Viatris Inc. (NASDAQ: VTRS) has announced the publication of Phase 2b CARE study results, revealing the efficacy and safety of cenerimod in treating adults with moderate-to-severe systemic lupus erythematosus (SLE). The study's findings, published in Lancet Rheumatology, indicate that cenerimod at a 4 mg dosage led to clinically meaningful and sustained improvements in SLE disease activity compared to a placebo, when used in conjunction with stable background SLE therapy.

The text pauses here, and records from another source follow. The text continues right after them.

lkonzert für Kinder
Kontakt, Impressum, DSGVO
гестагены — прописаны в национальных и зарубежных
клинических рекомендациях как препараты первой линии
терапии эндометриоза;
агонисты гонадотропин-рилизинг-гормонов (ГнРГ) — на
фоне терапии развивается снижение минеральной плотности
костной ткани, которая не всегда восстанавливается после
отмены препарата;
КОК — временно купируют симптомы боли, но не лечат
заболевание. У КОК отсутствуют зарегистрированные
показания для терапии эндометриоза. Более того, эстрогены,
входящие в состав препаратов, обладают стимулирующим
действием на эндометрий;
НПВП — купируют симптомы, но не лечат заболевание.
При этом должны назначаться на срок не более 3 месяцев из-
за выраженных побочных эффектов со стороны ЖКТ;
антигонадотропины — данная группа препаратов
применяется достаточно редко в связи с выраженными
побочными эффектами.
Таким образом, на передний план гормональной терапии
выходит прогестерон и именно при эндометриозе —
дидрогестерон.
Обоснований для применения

CARE Study Design and Results
The CARE study was a Phase 2b, multicenter, randomized, double-blind, placebo-controlled trial involving adults aged 18-75 years with moderate-to-severe SLE. Of the 810 patients screened, 427 were randomly assigned to receive either once-daily oral cenerimod (0.5 mg, 1 mg, 2 mg, or 4 mg) or a placebo, in addition to their stable background SLE therapy, and were monitored for 12 months. The primary endpoint was the change from baseline to month 6 in the modified SLE Disease Activity Index 2K (mSLEDAI-2K) score.

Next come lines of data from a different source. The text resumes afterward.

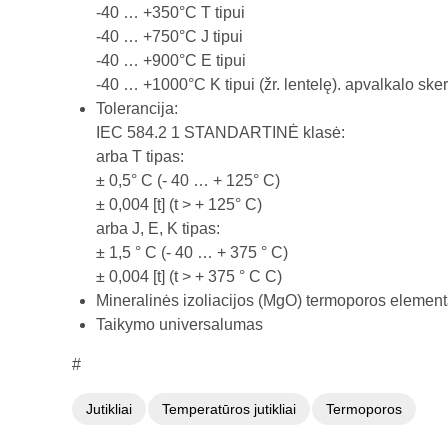
-40 … +350°C T tipui
-40 … +750°C J tipui
-40 … +900°C E tipui
-40 … +1000°C K tipui (žr. lentelę). apvalkalo ske
Tolerancija:
IEC 584.2 1 STANDARTINĖ klasė:
arba T tipas:
± 0,5° C (- 40 … + 125° C)
± 0,004 [t] (t > + 125° C)
arba J, E, K tipas:
± 1,5 ° C (- 40 … + 375 ° C)
± 0,004 [t] (t > + 375 ° C C)
Mineralinės izoliacijos (MgO) termoporos elementas
Taikymo universalumas
#
Jutikliai
Temperatūros jutikliai
Termoporos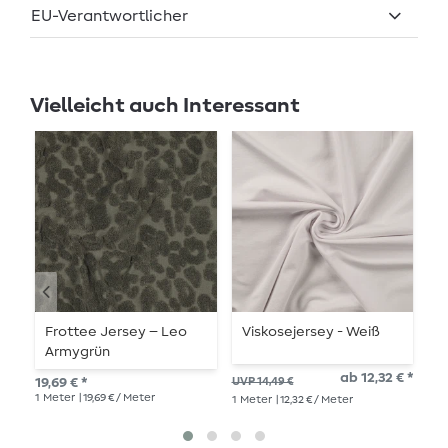
EU-Verantwortlicher
Vielleicht auch Interessant
Frottee Jersey – Leo
Viskosejersey - Weiß
V
Armygrün
ab 12,32 € *
13,
19,69 € *
UVP 14,49 €
1
Me
1
Meter
| 19,69 € / Meter
1
Meter
| 12,32 € / Meter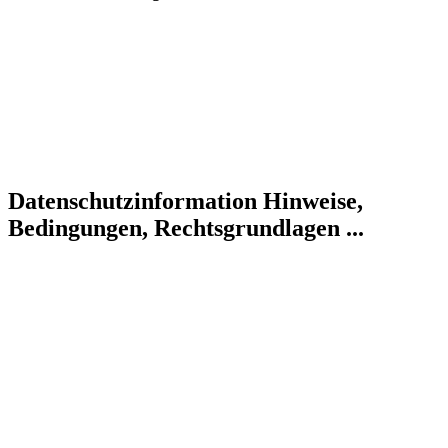
Datenschutzinformation
Hinweise,
Bedingungen, Rechtsgrundlagen ...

Results from the CARE study showed that at month 6, the 4 mg cenerimod group exhibited the maximum response, with a least squares mean change from baseline in mSLEDAI-2K score of -4.04 (95% CI -4.79 to -3.28; difference vs placebo -1.19 [-2.25 to -0.12]; p=0.029). Furthermore, a subgroup analysis revealed that patients with a high IFN-1 gene expression signature treated with cenerimod 4 mg showed a greater reduction in mSLEDAI-2K at month 6 (-2.78) compared to placebo. This subgroup also demonstrated a 24% higher SLE Responder Index (SRI-4) response rate compared to placebo.
Cenerimod's Mechanism of Action
Additional results from the analysis of SLE-related biomarker data from the CARE study, published in the Annals of the Rheumatic Diseases, further elucidated cenerimod's mechanism of action. The data indicated that cenerimod 4 mg significantly reduced IFN-γ-associated proteins, as well as IFN-1 protein and gene expression signature biomarkers, after 6 months of treatment compared to placebo. This effect was more pronounced in patients with high IFN-1 expression, supporting the stronger clinical response observed in this population.
Philippe Martin, Viatris Chief R&D Officer, stated, "The biomarker data highlights the multifaceted immunomodulatory properties of cenerimod targeting key aspects of SLE pathogenesis."
Safety and Tolerability
Over the 12-month treatment and follow-up period, most adverse events (AEs) were mild to moderate, and no serious adverse events (SAEs) were related to cenerimod. The drug was generally well-tolerated at all doses evaluated.
Ongoing Phase 3 OPUS Program
The data from the CARE study informed the design and dose selection for the ongoing Phase 3 OPUS program (OPUS-1 NCT05648500, OPUS-2 NCT05672576, OPUS-OLE NCT06475742), which aims to evaluate the efficacy, safety, and tolerability of cenerimod in adult patients with moderate-to-severe SLE on top of background therapy. The primary endpoint of the OPUS program is the response on SRI-4 at month 12 compared to baseline.
About Cenerimod and SLE
Cenerimod is an investigational, highly selective sphingosine-1-phosphate 1 (S1P1) receptor modulator administered orally once daily. It targets SLE pathogenesis through immunomodulatory effects on lymphocytes, inflammation, and antigen transport. Systemic lupus erythematosus (SLE) is a complex autoimmune disease characterized by aberrant immune system activity, including lymphocyte activation, autoantibody production, and activation of inflammatory cytokine pathways.